ASSIGNMENT
In the material below, identify each line bearing the word "ANTRIEB". Reproduce those lines.
○ ○ ○ ○ ○
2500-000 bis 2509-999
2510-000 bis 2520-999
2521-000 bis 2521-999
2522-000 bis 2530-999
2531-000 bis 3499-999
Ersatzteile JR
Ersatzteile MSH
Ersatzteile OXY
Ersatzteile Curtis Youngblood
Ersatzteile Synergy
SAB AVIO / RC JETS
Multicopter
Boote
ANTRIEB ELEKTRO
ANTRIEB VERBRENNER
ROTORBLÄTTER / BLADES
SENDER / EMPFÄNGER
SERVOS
○ ○ ○ ○ ○
EXERCISE RESULT
ANTRIEB ELEKTRO
ANTRIEB VERBRENNER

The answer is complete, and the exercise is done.